> _ABOUT THIS EXERCISE_
Exact reproductions of all the entries, please, and no pictures.

EXERCISE INPUTS section start

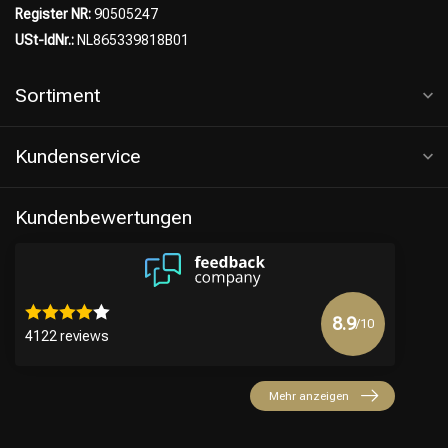
Register NR:
90505247
USt-IdNr.:
NL865339818B01
Sortiment
Friseurwahl
Kundenservice
Kundenbewertungen
8.9
/10
4122 reviews
Mehr anzeigen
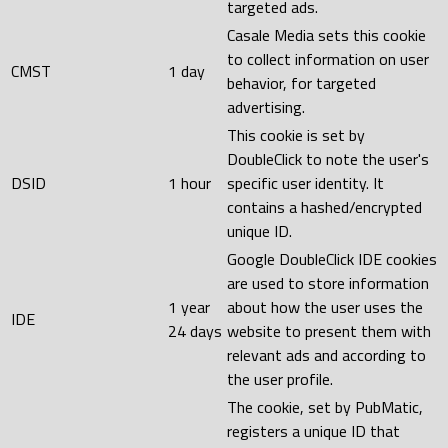
targeted ads.
Casale Media sets this cookie
to collect information on user
CMST
1 day
behavior, for targeted
advertising.
This cookie is set by
DoubleClick to note the user's
DSID
1 hour
specific user identity. It
contains a hashed/encrypted
unique ID.
Google DoubleClick IDE cookies
are used to store information
1 year
about how the user uses the
IDE
24 days
website to present them with
relevant ads and according to
the user profile.
The cookie, set by PubMatic,
registers a unique ID that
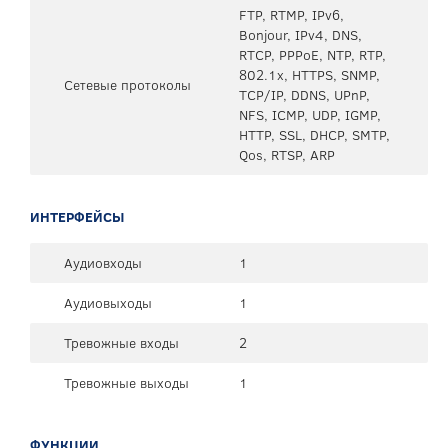
FTP, RTMP, IPv6,
Bonjour, IPv4, DNS,
RTCP, PPPoE, NTP, RTP,
802.1x, HTTPS, SNMP,
Сетевые протоколы
TCP/IP, DDNS, UPnP,
NFS, ICMP, UDP, IGMP,
HTTP, SSL, DHCP, SMTP,
Qos, RTSP, ARP
ИНТЕРФЕЙСЫ
Аудиовходы
1
Аудиовыходы
1
Тревожные входы
2
Тревожные выходы
1
ФУНКЦИИ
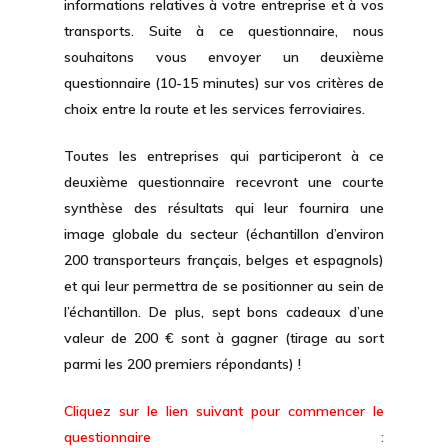
informations relatives à votre entreprise et à vos
transports. Suite à ce questionnaire, nous
souhaitons vous envoyer un deuxième
questionnaire (10-15 minutes) sur vos critères de
choix entre la route et les services ferroviaires.
Toutes les entreprises qui participeront à ce
deuxième questionnaire
recevront une courte
synthèse des résultats qui leur fournira une
image globale du secteur (échantillon d’environ
200 transporteurs français, belges et espagnols)
et qui leur permettra de se positionner au sein de
l’échantillon. De plus,
sept bons cadeaux d’une
valeur de 200 € sont à gagner
(tirage au sort
parmi les 200 premiers répondants) !
Cliquez sur le lien suivant pour commencer le
questionnaire :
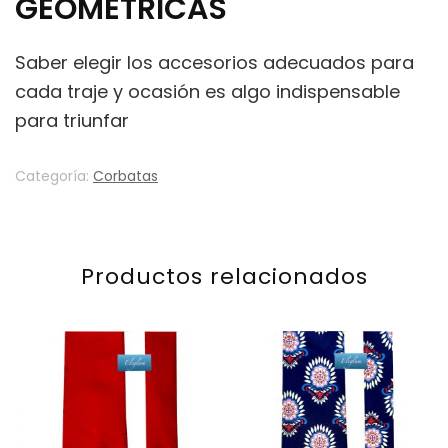
GEOMÉTRICAS
Saber elegir los accesorios adecuados para
cada traje y ocasión es algo indispensable
para triunfar
Categoría:
Corbatas
Productos relacionados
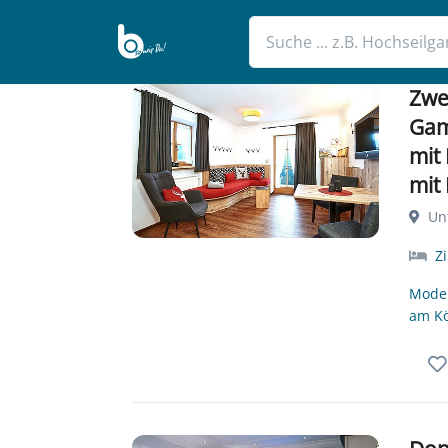
Zwe
Gam
mit
mit
Unt
Z
Moder
am Kö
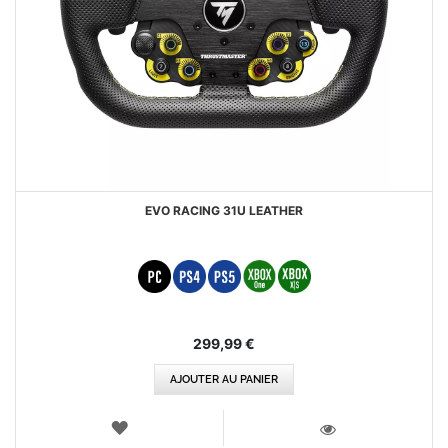
EVO RACING 31U LEATHER
299,99 €
AJOUTER AU PANIER
AJOUTER
AUX
VOIR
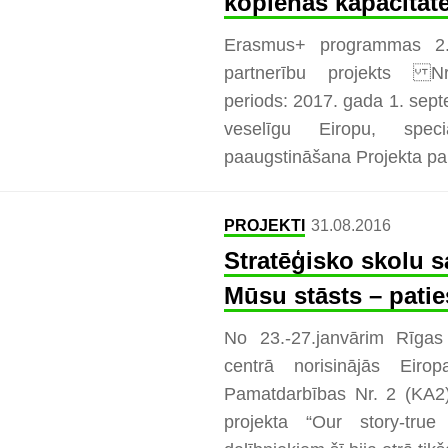
kopienas kapacitāt
Erasmus+ programmas 2. 
partnerību projekts Nr
periods: 2017. gada 1. se
veselīgu Eiropu, speci
paaugstināšana Projekta par
PROJEKTI
31.08.2016
Stratēģisko skolu s
Mūsu stāsts – patie
No 23.-27.janvārim Rīgas 1
centrā norisinājās Eir
Pamatdarbības Nr. 2 (KA2)
projekta “Our story-true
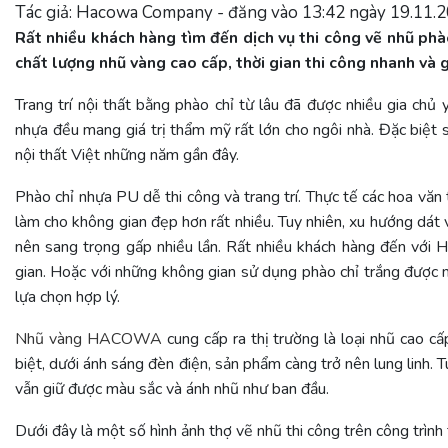
Tác giả: Hacowa Company - đăng vào 13:42 ngày 19.11.
Rất nhiều khách hàng tìm đến dịch vụ thi công vẽ nhũ ph
chất lượng nhũ vàng cao cấp, thời gian thi công nhanh và g
Trang trí nội thất bằng phào chỉ từ lâu đã được nhiều gia chủ 
nhựa đều mang giá trị thẩm mỹ rất lớn cho ngôi nhà. Đặc biệt s
nội thất Việt những năm gần đây.
Phào chỉ nhựa PU dễ thi công và trang trí. Thực tế các hoa văn
làm cho không gian đẹp hơn rất nhiều. Tuy nhiên, xu hướng dát 
nên sang trọng gấp nhiều lần. Rất nhiều khách hàng đến v
gian. Hoặc với những không gian sử dụng phào chỉ trắng được m
lựa chọn hợp lý.
Nhũ vàng HACOWA
cung cấp ra thị trường là loại nhũ cao c
biệt, dưới ánh sáng đèn điện, sản phẩm càng trở nên lung lin
vẫn giữ được màu sắc và ánh nhũ như ban đầu.
Dưới đây là một số hình ảnh thợ vẽ nhũ thi công trên công trình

EXERCISE INPUTS section end

> _SOLUTION BELOW_
Register NR:
90505247
USt-IdNr.:
NL865339818B01
Sortiment
Friseurwahl
Kundenservice
Kundenbewertungen
8.9
/10
4122 reviews
Mehr anzeigen
targeted ads.
Casale Media sets this cookie
to collect information on user
CMST
1 day
behavior, for targeted
advertising.
This cookie is set by
DoubleClick to note the user's
DSID
1 hour
specific user identity. It
contains a hashed/encrypted
unique ID.
Google DoubleClick IDE cookies
are used to store information
1 year
about how the user uses the
IDE
24 days
website to present them with
relevant ads and according to
the user profile.
The cookie, set by PubMatic,
registers a unique ID that
FTP, RTMP, IPv6,
Bonjour, IPv4, DNS,
RTCP, PPPoE, NTP, RTP,
802.1x, HTTPS, SNMP,
Сетевые протоколы
TCP/IP, DDNS, UPnP,
NFS, ICMP, UDP, IGMP,
HTTP, SSL, DHCP, SMTP,
Qos, RTSP, ARP
ИНТЕРФЕЙСЫ
Аудиовходы
1
Аудиовыходы
1
Тревожные входы
2
Тревожные выходы
1
ФУНКЦИИ
informations relatives à votre entreprise et à vos
transports. Suite à ce questionnaire, nous
souhaitons vous envoyer un deuxième
questionnaire (10-15 minutes) sur vos critères de
choix entre la route et les services ferroviaires.
Toutes les entreprises qui participeront à ce
deuxième questionnaire
recevront une courte
synthèse des résultats qui leur fournira une
image globale du secteur (échantillon d’environ
200 transporteurs français, belges et espagnols)
et qui leur permettra de se positionner au sein de
l’échantillon. De plus,
sept bons cadeaux d’une
valeur de 200 € sont à gagner
(tirage au sort
parmi les 200 premiers répondants) !
Cliquez sur le lien suivant pour commencer le
questionnaire :
GEOMÉTRICAS
Saber elegir los accesorios adecuados para
cada traje y ocasión es algo indispensable
para triunfar
Categoría:
Corbatas
Productos relacionados
Zwe
Gam
mit
mit
Unt
Z
Moder
am Kö
EVO RACING 31U LEATHER
299,99 €
AJOUTER AU PANIER
AJOUTER
AUX
VOIR
kopienas kapacitāt
Erasmus+ programmas 2. 
partnerību projekts Nr
periods: 2017. gada 1. se
veselīgu Eiropu, speci
paaugstināšana Projekta par
PROJEKTI
31.08.2016
Stratēģisko skolu s
Mūsu stāsts – patie
No 23.-27.janvārim Rīgas 1
centrā norisinājās Eir
Pamatdarbības Nr. 2 (KA2)
projekta “Our story-true
Tác giả: Hacowa Company - đăng vào 13:42 ngày 19.11.
Rất nhiều khách hàng tìm đến dịch vụ thi công vẽ nhũ ph
chất lượng nhũ vàng cao cấp, thời gian thi công nhanh và g
Trang trí nội thất bằng phào chỉ từ lâu đã được nhiều gia chủ 
nhựa đều mang giá trị thẩm mỹ rất lớn cho ngôi nhà. Đặc biệt s
nội thất Việt những năm gần đây.
Phào chỉ nhựa PU dễ thi công và trang trí. Thực tế các hoa văn
làm cho không gian đẹp hơn rất nhiều. Tuy nhiên, xu hướng dát 
nên sang trọng gấp nhiều lần. Rất nhiều khách hàng đến v
gian. Hoặc với những không gian sử dụng phào chỉ trắng được m
lựa chọn hợp lý.
Nhũ vàng HACOWA
cung cấp ra thị trường là loại nhũ cao c
biệt, dưới ánh sáng đèn điện, sản phẩm càng trở nên lung lin
vẫn giữ được màu sắc và ánh nhũ như ban đầu.
Dưới đây là một số hình ảnh thợ vẽ nhũ thi công trên công trình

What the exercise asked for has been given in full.